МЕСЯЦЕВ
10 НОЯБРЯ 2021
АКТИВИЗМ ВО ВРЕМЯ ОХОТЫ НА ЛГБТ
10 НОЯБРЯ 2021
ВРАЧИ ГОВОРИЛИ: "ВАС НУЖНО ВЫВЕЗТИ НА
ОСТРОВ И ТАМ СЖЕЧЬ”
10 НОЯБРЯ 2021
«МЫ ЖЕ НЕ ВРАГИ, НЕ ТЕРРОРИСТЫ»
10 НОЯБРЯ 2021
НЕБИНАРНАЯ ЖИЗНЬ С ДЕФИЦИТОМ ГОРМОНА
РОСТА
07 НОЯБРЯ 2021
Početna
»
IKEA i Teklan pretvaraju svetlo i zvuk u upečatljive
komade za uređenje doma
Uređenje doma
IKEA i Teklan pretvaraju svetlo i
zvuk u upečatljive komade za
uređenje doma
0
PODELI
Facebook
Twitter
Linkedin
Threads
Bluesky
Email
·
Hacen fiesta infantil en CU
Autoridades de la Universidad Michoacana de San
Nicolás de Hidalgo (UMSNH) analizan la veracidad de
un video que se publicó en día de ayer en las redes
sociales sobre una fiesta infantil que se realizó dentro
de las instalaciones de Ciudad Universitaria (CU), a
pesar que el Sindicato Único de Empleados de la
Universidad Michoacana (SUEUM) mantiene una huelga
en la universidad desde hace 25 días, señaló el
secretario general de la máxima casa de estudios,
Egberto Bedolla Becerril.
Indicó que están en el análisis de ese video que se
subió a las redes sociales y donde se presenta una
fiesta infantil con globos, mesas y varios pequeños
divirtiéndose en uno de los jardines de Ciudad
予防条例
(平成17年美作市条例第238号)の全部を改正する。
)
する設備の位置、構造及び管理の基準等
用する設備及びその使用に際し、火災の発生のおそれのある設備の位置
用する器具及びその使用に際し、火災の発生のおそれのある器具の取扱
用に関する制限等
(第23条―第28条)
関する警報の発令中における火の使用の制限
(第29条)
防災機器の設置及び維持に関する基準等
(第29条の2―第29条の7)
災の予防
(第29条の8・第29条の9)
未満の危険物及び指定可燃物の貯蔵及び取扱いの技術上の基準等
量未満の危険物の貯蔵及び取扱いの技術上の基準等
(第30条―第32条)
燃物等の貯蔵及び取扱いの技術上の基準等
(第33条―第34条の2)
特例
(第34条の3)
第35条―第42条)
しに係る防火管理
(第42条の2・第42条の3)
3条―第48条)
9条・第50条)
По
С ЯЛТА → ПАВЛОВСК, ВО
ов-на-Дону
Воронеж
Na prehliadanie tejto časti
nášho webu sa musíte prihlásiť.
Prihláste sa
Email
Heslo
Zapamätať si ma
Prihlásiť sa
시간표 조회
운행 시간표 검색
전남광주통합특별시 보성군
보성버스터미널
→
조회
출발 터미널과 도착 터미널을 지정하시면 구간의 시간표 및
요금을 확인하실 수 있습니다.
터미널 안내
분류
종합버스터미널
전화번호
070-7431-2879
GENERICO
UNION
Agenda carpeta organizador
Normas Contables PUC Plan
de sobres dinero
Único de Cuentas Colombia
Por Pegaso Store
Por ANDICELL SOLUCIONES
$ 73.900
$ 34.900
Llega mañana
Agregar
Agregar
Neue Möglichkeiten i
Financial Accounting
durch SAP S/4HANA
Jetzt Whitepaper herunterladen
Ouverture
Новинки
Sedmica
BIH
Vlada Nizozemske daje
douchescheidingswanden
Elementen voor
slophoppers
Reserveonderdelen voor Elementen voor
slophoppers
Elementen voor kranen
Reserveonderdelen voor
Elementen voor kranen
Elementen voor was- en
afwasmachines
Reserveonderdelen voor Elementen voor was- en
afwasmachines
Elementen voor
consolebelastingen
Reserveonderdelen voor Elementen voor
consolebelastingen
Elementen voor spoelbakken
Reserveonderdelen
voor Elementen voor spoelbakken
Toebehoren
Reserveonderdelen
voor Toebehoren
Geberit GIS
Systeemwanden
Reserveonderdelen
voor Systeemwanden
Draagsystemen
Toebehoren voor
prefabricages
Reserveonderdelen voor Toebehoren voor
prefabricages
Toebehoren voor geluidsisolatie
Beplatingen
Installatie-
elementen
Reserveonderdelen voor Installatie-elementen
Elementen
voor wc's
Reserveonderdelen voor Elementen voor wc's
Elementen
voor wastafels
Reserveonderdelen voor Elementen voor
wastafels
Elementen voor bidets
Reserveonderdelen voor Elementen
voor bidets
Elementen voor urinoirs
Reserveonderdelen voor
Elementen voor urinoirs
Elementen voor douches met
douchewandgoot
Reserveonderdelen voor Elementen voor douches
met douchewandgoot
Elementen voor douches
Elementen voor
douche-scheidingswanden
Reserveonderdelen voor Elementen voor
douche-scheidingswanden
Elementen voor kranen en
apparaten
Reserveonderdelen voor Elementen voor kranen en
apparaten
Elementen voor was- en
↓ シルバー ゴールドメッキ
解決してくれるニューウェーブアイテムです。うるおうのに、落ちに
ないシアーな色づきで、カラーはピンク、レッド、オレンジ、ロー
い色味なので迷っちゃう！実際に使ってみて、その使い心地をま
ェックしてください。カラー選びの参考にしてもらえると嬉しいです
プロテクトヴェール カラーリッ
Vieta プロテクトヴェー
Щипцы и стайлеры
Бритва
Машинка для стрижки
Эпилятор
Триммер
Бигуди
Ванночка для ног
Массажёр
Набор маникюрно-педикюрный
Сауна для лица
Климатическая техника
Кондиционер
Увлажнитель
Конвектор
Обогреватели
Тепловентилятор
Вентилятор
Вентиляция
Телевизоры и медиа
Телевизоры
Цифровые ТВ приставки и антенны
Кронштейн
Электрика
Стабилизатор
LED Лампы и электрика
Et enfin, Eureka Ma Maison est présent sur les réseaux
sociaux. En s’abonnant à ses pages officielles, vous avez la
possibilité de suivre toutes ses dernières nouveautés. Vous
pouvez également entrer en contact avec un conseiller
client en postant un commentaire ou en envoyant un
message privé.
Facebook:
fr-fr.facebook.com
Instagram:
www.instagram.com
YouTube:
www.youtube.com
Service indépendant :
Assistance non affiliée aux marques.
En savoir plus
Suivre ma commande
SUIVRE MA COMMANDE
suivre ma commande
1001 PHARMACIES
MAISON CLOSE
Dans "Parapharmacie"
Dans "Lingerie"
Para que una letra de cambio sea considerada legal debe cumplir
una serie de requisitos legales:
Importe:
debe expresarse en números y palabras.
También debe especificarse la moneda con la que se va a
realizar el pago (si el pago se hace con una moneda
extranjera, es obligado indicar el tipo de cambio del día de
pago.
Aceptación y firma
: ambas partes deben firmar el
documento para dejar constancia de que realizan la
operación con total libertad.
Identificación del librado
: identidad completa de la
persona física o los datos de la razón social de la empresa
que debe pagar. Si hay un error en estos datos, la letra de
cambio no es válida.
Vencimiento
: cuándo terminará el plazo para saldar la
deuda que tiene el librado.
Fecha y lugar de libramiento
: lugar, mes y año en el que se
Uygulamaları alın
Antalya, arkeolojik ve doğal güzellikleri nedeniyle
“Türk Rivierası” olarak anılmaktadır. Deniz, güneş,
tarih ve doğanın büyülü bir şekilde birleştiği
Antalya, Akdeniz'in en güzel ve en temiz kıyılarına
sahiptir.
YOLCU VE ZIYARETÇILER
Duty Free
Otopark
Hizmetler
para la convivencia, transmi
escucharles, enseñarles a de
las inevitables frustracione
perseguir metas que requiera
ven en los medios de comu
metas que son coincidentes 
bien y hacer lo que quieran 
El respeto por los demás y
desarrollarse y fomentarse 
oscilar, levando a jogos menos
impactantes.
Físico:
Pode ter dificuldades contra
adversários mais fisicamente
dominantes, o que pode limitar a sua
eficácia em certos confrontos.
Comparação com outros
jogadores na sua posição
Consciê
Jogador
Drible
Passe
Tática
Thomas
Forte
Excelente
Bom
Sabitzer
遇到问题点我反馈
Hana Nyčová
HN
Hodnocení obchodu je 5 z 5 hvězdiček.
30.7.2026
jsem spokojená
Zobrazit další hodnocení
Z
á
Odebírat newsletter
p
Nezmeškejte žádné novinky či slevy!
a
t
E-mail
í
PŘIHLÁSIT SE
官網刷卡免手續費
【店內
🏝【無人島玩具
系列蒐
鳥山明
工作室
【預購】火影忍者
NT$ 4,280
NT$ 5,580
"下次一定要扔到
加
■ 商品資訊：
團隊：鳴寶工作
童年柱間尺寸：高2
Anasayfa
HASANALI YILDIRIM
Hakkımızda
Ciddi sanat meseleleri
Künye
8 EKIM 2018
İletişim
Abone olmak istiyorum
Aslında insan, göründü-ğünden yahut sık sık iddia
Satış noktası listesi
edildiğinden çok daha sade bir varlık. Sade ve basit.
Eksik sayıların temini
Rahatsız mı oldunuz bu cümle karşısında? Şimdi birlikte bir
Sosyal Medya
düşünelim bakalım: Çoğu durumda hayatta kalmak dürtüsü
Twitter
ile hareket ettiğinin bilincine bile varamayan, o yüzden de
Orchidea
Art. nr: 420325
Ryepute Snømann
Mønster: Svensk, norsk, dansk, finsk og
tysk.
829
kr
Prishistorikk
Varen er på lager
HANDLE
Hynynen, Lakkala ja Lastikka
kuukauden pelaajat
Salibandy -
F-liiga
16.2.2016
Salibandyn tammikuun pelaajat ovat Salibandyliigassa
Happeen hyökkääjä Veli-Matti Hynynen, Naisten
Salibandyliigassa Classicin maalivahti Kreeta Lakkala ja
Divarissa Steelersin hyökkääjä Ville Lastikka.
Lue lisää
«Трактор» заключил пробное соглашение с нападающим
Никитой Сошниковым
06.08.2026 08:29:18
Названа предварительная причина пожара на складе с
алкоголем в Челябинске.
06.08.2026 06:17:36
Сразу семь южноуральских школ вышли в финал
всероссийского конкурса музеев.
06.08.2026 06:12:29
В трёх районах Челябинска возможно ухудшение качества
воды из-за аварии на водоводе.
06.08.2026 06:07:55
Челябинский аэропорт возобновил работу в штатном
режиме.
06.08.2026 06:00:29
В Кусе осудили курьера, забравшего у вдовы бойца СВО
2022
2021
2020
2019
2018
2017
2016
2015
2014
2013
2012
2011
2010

### Exercise prompt
All lines with the string "Hynynen" must be copied from the data.

### Written response
Hynynen, Lakkala ja Lastikka
Happeen hyökkääjä Veli-Matti Hynynen, Naisten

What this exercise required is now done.